Recorded data
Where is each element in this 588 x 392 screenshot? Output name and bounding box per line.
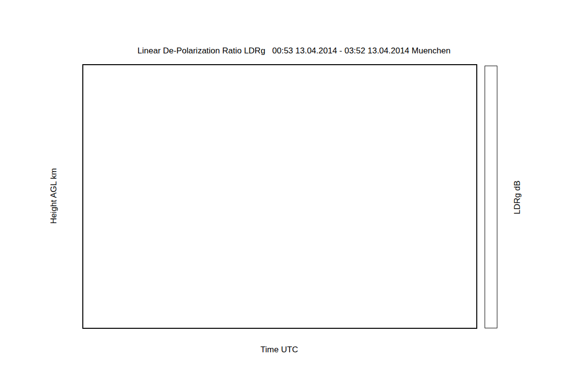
colorbar-frame [485, 66, 497, 328]
chart-title: Linear De-Polarization Ratio LDRg 00:53 … [0, 46, 588, 56]
y-axis-title: Height AGL km [49, 147, 60, 245]
figure: Linear De-Polarization Ratio LDRg 00:53 … [0, 0, 588, 392]
plot-frame [82, 64, 477, 329]
x-axis-title: Time UTC [230, 345, 328, 355]
colorbar-title: LDRg dB [513, 158, 523, 237]
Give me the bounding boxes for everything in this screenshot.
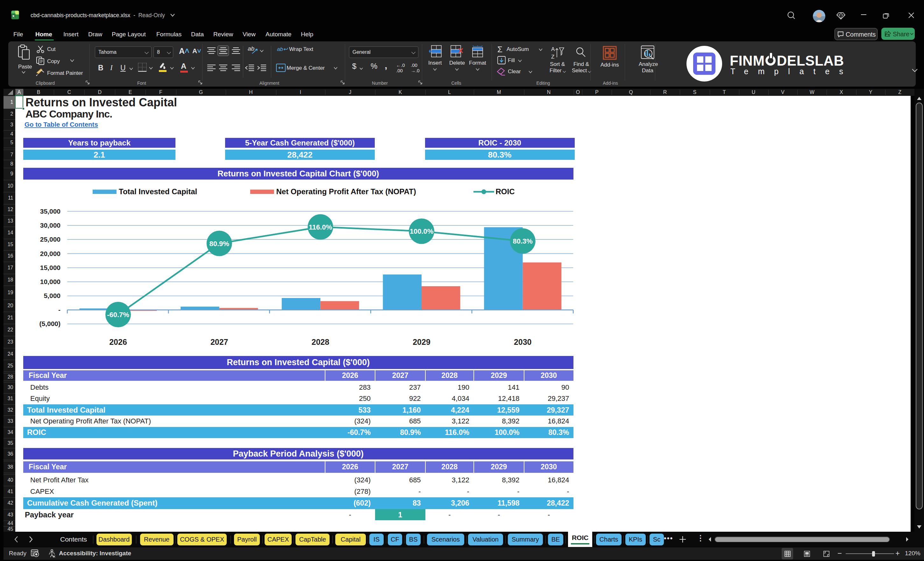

→ What is required:
In your copy, include no pictures, but set down every record exactly.

→ Task answer:
Where is each element in this 588 x 392 screenshot? Output name and bounding box per line.
colorbar-frame [485, 66, 497, 328]
chart-title: Linear De-Polarization Ratio LDRg 00:53 … [0, 46, 588, 56]
y-axis-title: Height AGL km [49, 147, 60, 245]
figure: Linear De-Polarization Ratio LDRg 00:53 … [0, 0, 588, 392]
plot-frame [82, 64, 477, 329]
x-axis-title: Time UTC [230, 345, 328, 355]
colorbar-title: LDRg dB [513, 158, 523, 237]
Give me the bounding boxes for everything in this screenshot.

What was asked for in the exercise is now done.